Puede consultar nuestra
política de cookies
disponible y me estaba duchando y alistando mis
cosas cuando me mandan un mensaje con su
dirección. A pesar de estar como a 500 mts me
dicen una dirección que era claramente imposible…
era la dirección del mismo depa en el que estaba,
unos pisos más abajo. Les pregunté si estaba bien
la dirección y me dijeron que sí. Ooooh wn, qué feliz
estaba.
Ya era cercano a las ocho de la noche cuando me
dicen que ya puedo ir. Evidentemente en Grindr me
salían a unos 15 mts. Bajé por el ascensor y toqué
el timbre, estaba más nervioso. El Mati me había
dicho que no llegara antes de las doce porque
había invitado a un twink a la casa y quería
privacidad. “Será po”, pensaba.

^^^^^^^^

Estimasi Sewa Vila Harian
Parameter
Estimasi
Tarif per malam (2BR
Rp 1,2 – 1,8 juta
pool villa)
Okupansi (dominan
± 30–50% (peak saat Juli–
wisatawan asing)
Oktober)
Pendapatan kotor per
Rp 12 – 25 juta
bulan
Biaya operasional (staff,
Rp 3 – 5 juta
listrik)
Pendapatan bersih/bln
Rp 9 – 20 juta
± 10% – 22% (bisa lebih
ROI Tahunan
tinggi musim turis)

^^^^^^^^

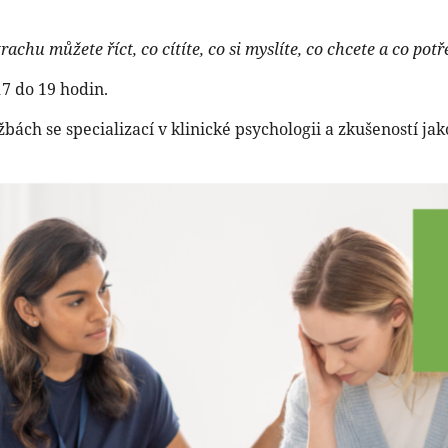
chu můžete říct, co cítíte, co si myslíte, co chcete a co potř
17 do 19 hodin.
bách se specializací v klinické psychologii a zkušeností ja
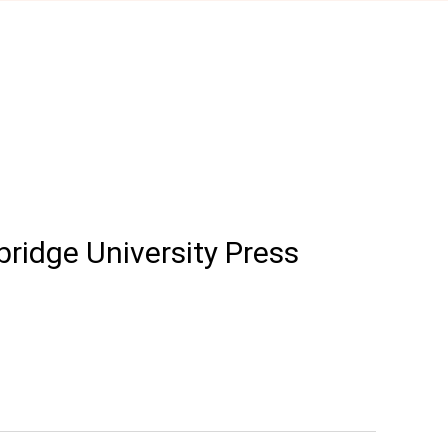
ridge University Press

^^^^^^^^

WHAT IS BEING ASKED: Within the listing above, copy exactly the lines that start at the one with "chu můžete říct, co" and continue through the one with "ridge University Press". Omit pictures.

EXPECTED ANSWER:
chu můžete říct, co cítíte, co si myslíte, co chcete a co potř
17 do 19 hodin.
bách se specializací v klinické psychologii a zkušeností ja
ridge University Press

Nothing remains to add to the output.